Stored data entries
============

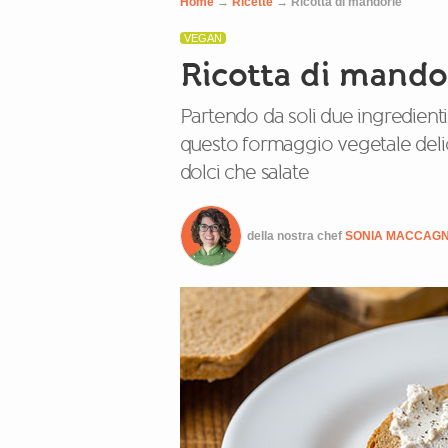
Home
→
Ricette
→
Ricotta di mandorle
VEGAN
Ricotta di mando
Partendo da soli due ingredienti
questo formaggio vegetale delicat
dolci che salate
della nostra chef
SONIA MACCAG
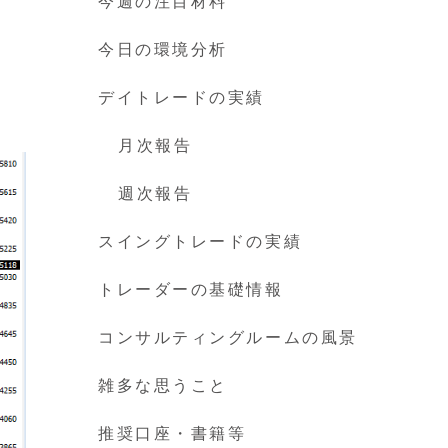
今週の注目材料
今日の環境分析
デイトレードの実績
月次報告
週次報告
スイングトレードの実績
トレーダーの基礎情報
コンサルティングルームの風景
雑多な思うこと
推奨口座・書籍等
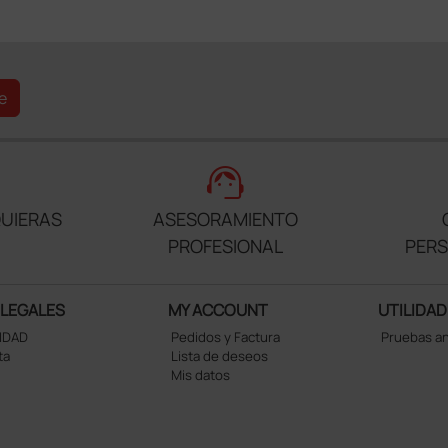
e
support_agent
UIERAS
ASESORAMIENTO
PROFESIONAL
PER
 LEGALES
MY ACCOUNT
UTILIDAD
CIDAD
Pedidos y Factura
Pruebas a
ta
Lista de deseos
Mis datos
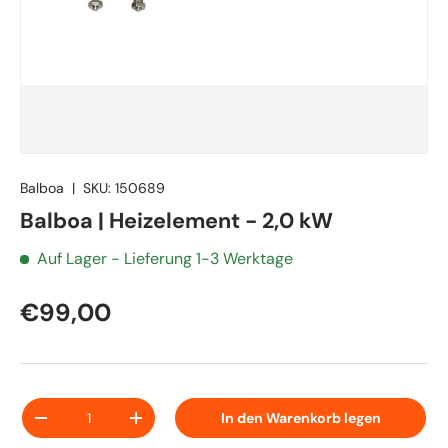
Balboa
|
SKU:
150689
Balboa | Heizelement - 2,0 kW
Auf Lager
- Lieferung 1-3 Werktage
€99,00
Anzahl
In den Warenkorb legen
-
+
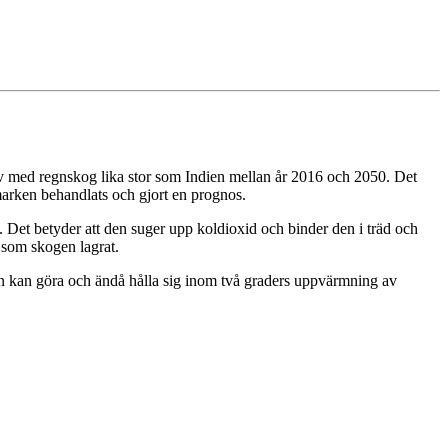
 av med regnskog lika stor som Indien mellan år 2016 och 2050. Det
marken behandlats och gjort en prognos.
Det betyder att den suger upp koldioxid och binder den i träd och
g som skogen lagrat.
en kan göra och ändå hålla sig inom två graders uppvärmning av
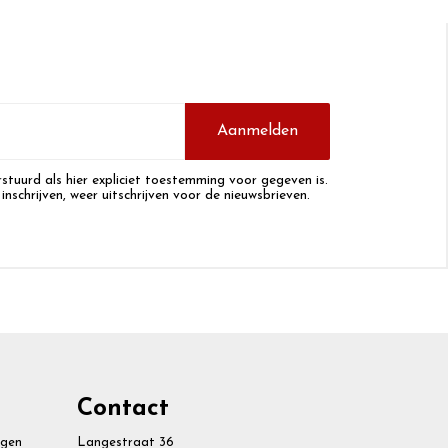
Aanmelden
stuurd als hier expliciet toestemming voor gegeven is.
 inschrijven, weer uitschrijven voor de nieuwsbrieven.
Contact
agen
Langestraat 36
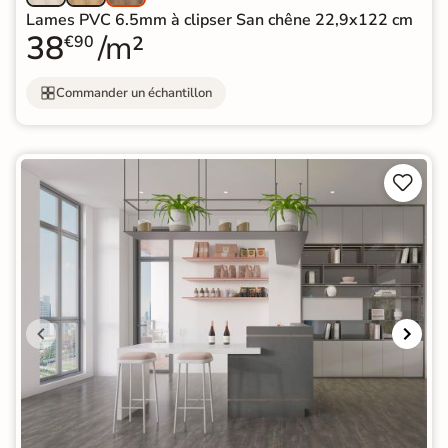
Lames PVC 6.5mm à clipser San chêne 22,9x122 cm
38
/m²
€90
Commander un échantillon


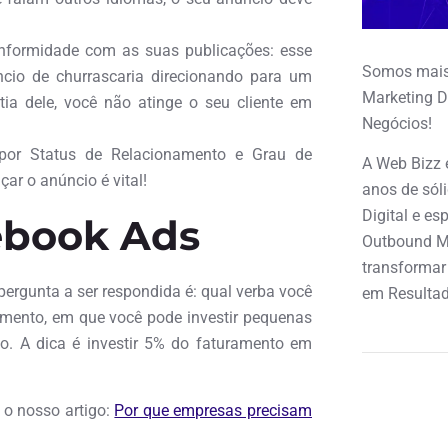
onformidade com as suas publicações: esse
Somos mais
úncio de churrascaria direcionando para um
Marketing D
tia dele, você não atinge o seu cliente em
Negócios!
 por Status de Relacionamento e Grau de
A Web Bizz 
ar o anúncio é vital!
anos de sól
Digital e e
ebook Ads
Outbound M
transformar
 pergunta a ser respondida é: qual verba você
em Resultad
imento, em que você pode investir pequenas
o. A dica é investir 5% do faturamento em
 o nosso artigo:
Por que empresas precisam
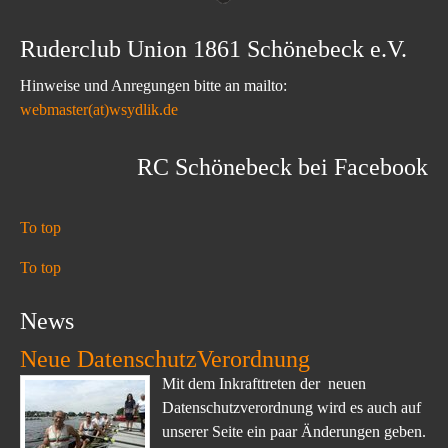
Ruderclub Union 1861 Schönebeck e.V.
Hinweise und Anregungen bitte an mailto:
webmaster(at)wsydlik.de
RC Schönebeck bei Facebook
To top
To top
News
Neue DatenschutzVerordnung
Mit dem Inkrafttreten der neuen
Datenschutzverordnung wird es auch auf
unserer Seite ein paar Änderungen geben.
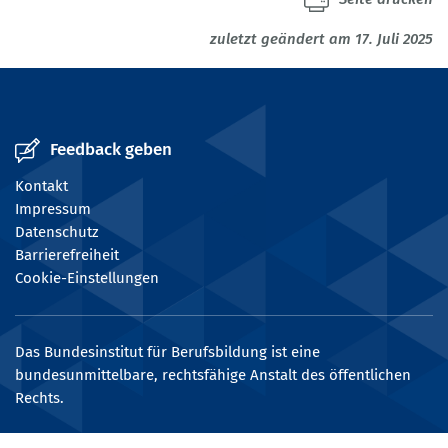
zuletzt geändert am 17. Juli 2025
Feedback geben
Kontakt
Impressum
Datenschutz
Barrierefreiheit
Cookie-Einstellungen
Das Bundesinstitut für Berufsbildung ist eine
bundesunmittelbare, rechtsfähige Anstalt des öffentlichen
Rechts.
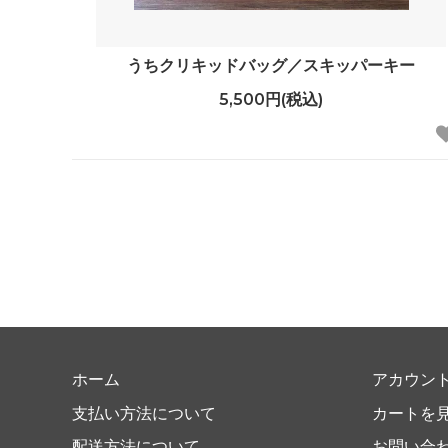
うちクリキッドバッグ／スキッパーキー
5,500円(税込)
ホーム
アカウン
支払い方法について
カートを
配送方法について
お問い合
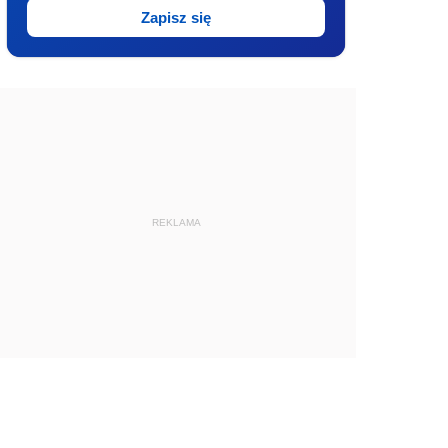
Zapisz się
REKLAMA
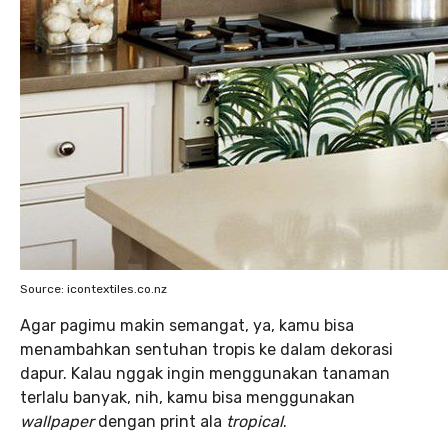
Source: icontextiles.co.nz
Agar pagimu makin semangat, ya, kamu bisa
menambahkan sentuhan tropis ke dalam dekorasi
dapur. Kalau nggak ingin menggunakan tanaman
terlalu banyak, nih, kamu bisa menggunakan
wallpaper
dengan print ala
tropical
.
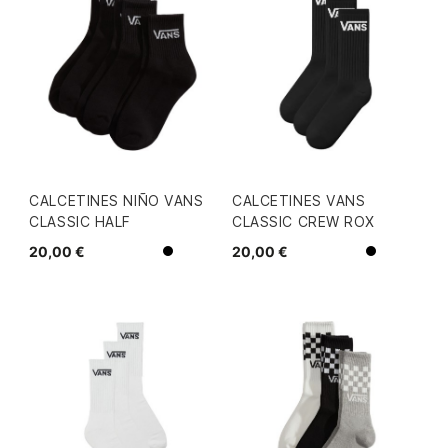
CALCETINES NIÑO VANS
CALCETINES VANS
CLASSIC HALF
CLASSIC CREW ROX
20,00 €
20,00 €
Negro
Blanco
Negro
Blanco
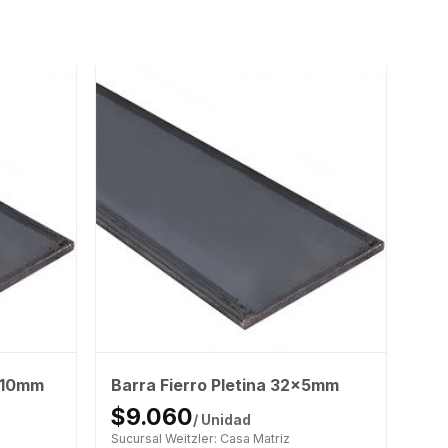
0x10mm
Barra Fierro Pletina 32x5mm
$9.060
/ Unidad
Sucursal Weitzler: Casa Matriz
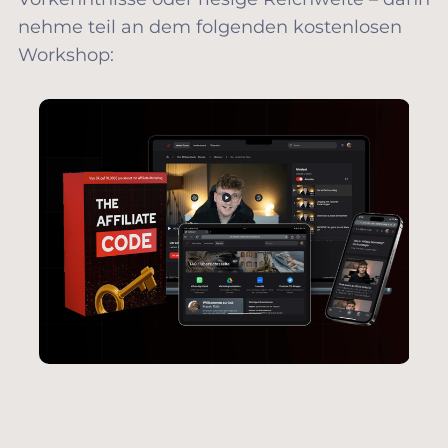
nehme teil an dem folgenden kostenlosen
Workshop:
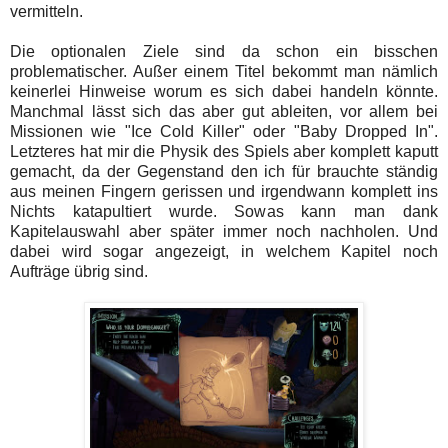
vermitteln.
Die optionalen Ziele sind da schon ein bisschen
problematischer. Außer einem Titel bekommt man nämlich
keinerlei Hinweise worum es sich dabei handeln könnte.
Manchmal lässt sich das aber gut ableiten, vor allem bei
Missionen wie "Ice Cold Killer" oder "Baby Dropped In".
Letzteres hat mir die Physik des Spiels aber komplett kaputt
gemacht, da der Gegenstand den ich für brauchte ständig
aus meinen Fingern gerissen und irgendwann komplett ins
Nichts katapultiert wurde. Sowas kann man dank
Kapitelauswahl aber später immer noch nachholen. Und
dabei wird sogar angezeigt, in welchem Kapitel noch
Aufträge übrig sind.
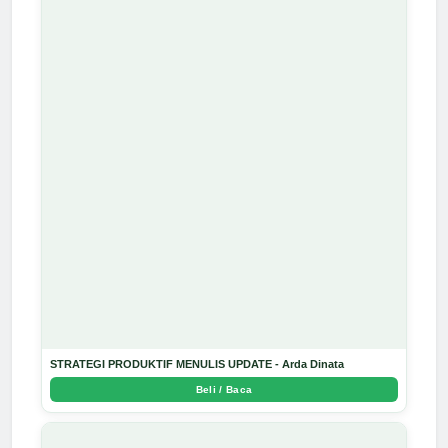
STRATEGI PRODUKTIF MENULIS UPDATE - Arda Dinata
Beli / Baca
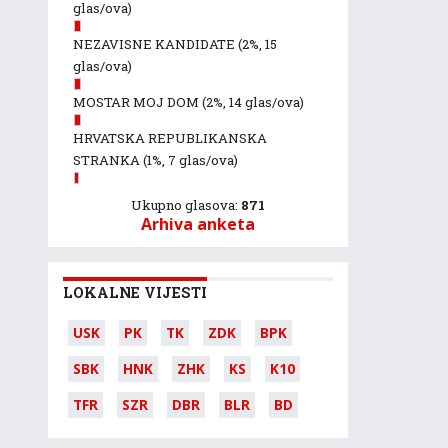
glas/ova)
NEZAVISNE KANDIDATE
(2%, 15
glas/ova)
MOSTAR MOJ DOM
(2%, 14 glas/ova)
HRVATSKA REPUBLIKANSKA
STRANKA
(1%, 7 glas/ova)
Ukupno glasova:
871
Arhiva anketa
LOKALNE VIJESTI
USK
PK
TK
ZDK
BPK
SBK
HNK
ZHK
KS
K10
TFR
SZR
DBR
BLR
BD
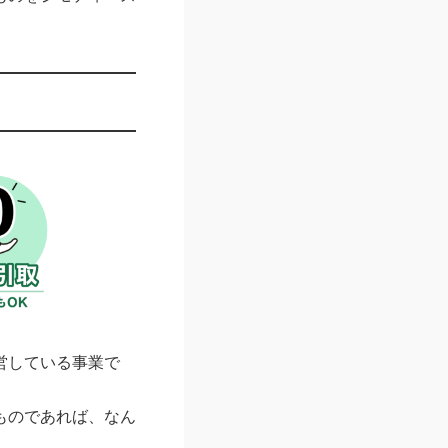
営している事業で
ものであれば、なん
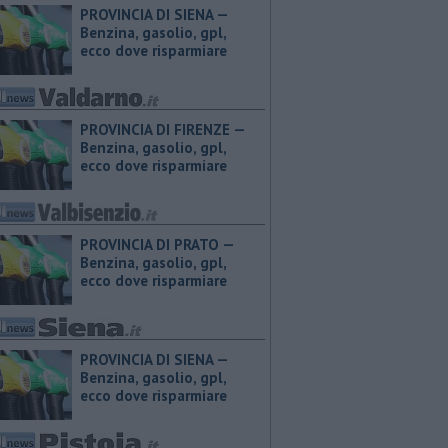
PROVINCIA DI SIENA — ​
Benzina, gasolio, gpl,
ecco dove risparmiare
PROVINCIA DI FIRENZE — ​
Benzina, gasolio, gpl,
ecco dove risparmiare
PROVINCIA DI PRATO — ​
Benzina, gasolio, gpl,
ecco dove risparmiare
PROVINCIA DI SIENA — ​
Benzina, gasolio, gpl,
ecco dove risparmiare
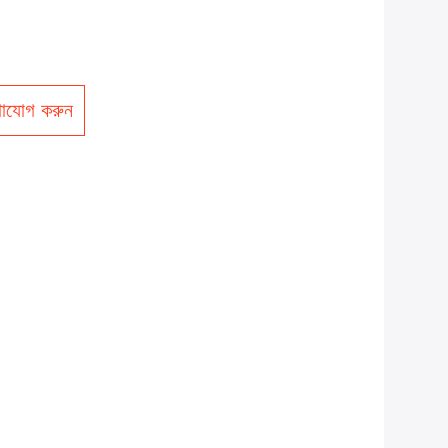
াযোগ করুন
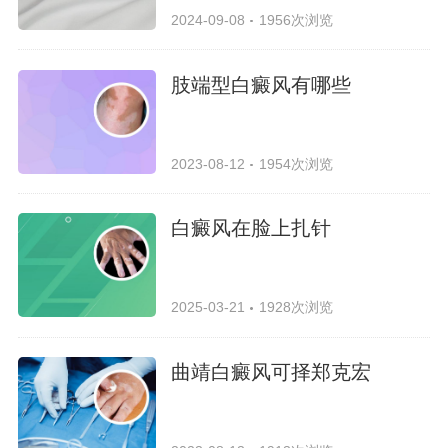
2024-09-08
1956次浏览
肢端型白癜风有哪些
2023-08-12
1954次浏览
白癜风在脸上扎针
2025-03-21
1928次浏览
曲靖白癜风可择郑克宏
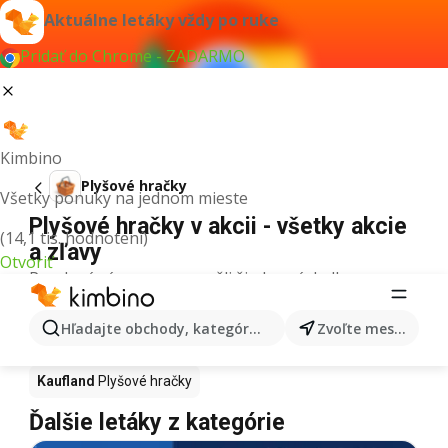
Aktuálne letáky vždy po ruke
Pridať do Chrome - ZADARMO
Kimbino
Plyšové hračky
Všetky ponuky na jednom mieste
Plyšové hračky v akcii - všetky akcie
(14,1 tis. hodnotení)
a zľavy
Otvoriť
Pre daný výraz sme nenašli žiadne výsledky.
Plyšové hračky v akcii - Kde kúpiť?
Hľadajte obchody, kategórie, produkty...
Zvoľte mesto
Tesco
Plyšové hračky
Lidl
Plyšové hračky
Kaufland
Plyšové hračky
Ďalšie letáky z kategórie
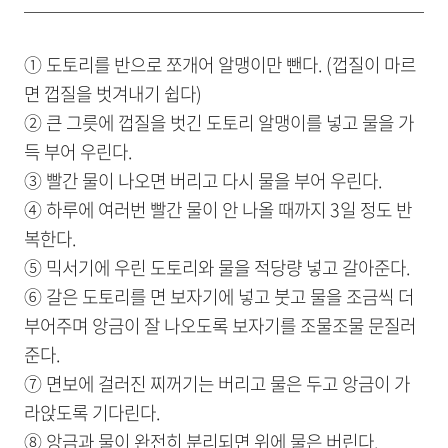
① 도토리를 반으로 쪼개어 알맹이만 뺀다. (껍질이 마르
면 껍질을 벗겨내기 쉽다)
② 큰 그릇에 껍질을 벗긴 도토리 알맹이를 넣고 물을 가
득 부어 우린다.
③ 빨간 물이 나오면 버리고 다시 물을 부어 우린다.
④ 하루에 여러번 빨간 물이 안 나올 때까지 3일 정도 반
복한다.
⑤ 믹서기에 우린 도토리와 물을 적당량 넣고 갈아준다.
⑥ 갈은 도토리를 면 보자기에 넣고 붓고 물을 조금씩 더
부어주며 앙금이 잘 나오도록 보자기를 조물조물 문질러
준다.
⑦ 면보에 걸러진 찌꺼기는 버리고 물은 두고 앙금이 가
라앉도록 기다린다.
⑧ 앙금과 물이 완전히 분리되면 위에 물은 버린다.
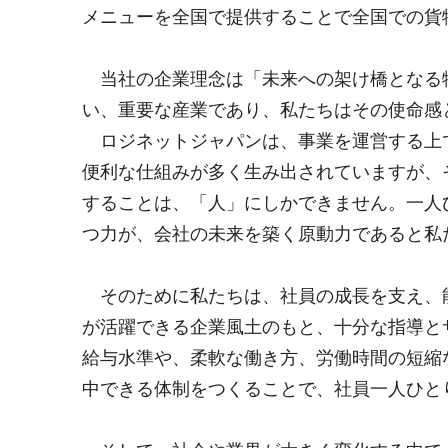
メニューを全国で提供することで全国での貨
当社の企業理念は「未来への架け橋となる物
い、重要な産業であり、私たちはその使命感
ロジネットジャパンは、事業を運営する上で
便利な仕組みが多く生み出されていますが、
することは、「人」にしかできません。一人
つ力が、会社の未来を築く原動力であると私
そのために私たちは、社員の成長を支え、能
が活躍できる企業風土のもと、十分な指導と
給与水準や、柔軟な働き方、労働時間の短縮
中できる体制をつくることで、社員一人ひと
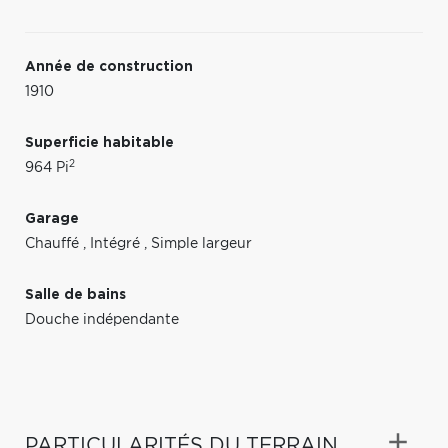
Année de construction
1910
Superficie habitable
2
964 Pi
Garage
Chauffé
,
Intégré
,
Simple largeur
Salle de bains
Douche indépendante
PARTICULARITÉS DU TERRAIN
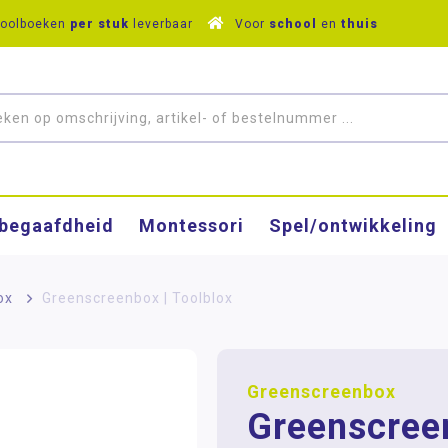
hoolboeken
per stuk
leverbaar
Voor
school
en
thuis
­begaafdheid
Montessori
Spel/ontwikkeling
ox
>
Greenscreenbox | Toolblox
Greenscreenbox
Greenscree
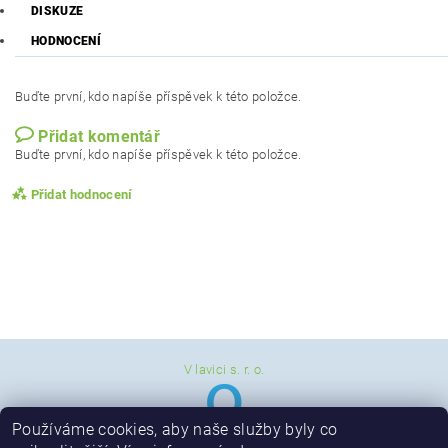
DISKUZE
HODNOCENÍ
Buďte první, kdo napíše příspěvek k této položce.
Přidat komentář
Buďte první, kdo napíše příspěvek k této položce.
Přidat hodnocení
V lavici s. r. o.
Používáme cookies, aby naše služby byly co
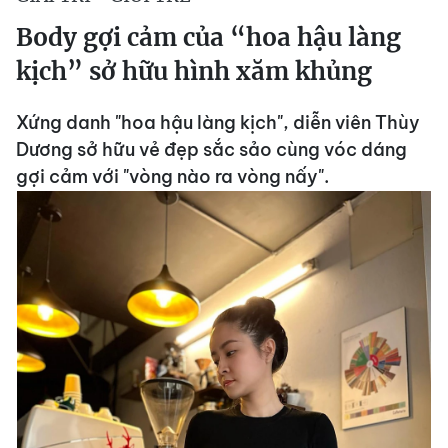
Body gợi cảm của “hoa hậu làng
kịch” sở hữu hình xăm khủng
Xứng danh "hoa hậu làng kịch", diễn viên Thùy
Dương sở hữu vẻ đẹp sắc sảo cùng vóc dáng
gợi cảm với "vòng nào ra vòng nấy".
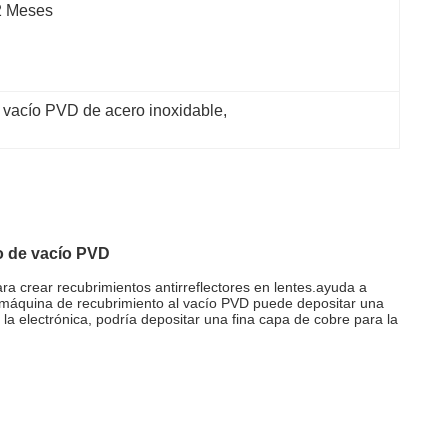
2 Meses
 vacío PVD de acero inoxidable
, 
to de vacío PVD
ra crear recubrimientos antirreflectores en lentes.ayuda a
na máquina de recubrimiento al vacío PVD puede depositar una
 la electrónica, podría depositar una fina capa de cobre para la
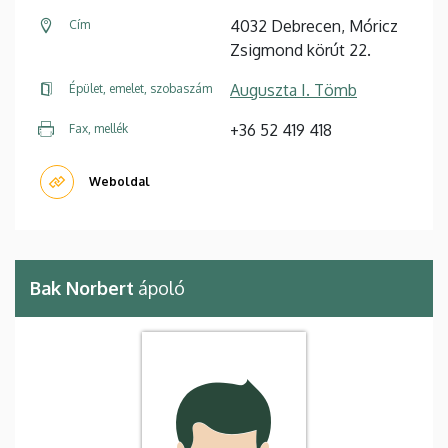
4032 Debrecen, Móricz
Cím
Zsigmond körút 22.
Auguszta I. Tömb
Épület, emelet, szobaszám
+36 52 419 418
Fax, mellék
Weboldal
Bak Norbert
ápoló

============

## TASK OBJECTIVE
Which lines of the data contain the string "letáky"? Copy each of them.

## ANSWER TO THE EXERCISE
Aktuálne letáky vždy po ruke
Ďalšie letáky z kategórie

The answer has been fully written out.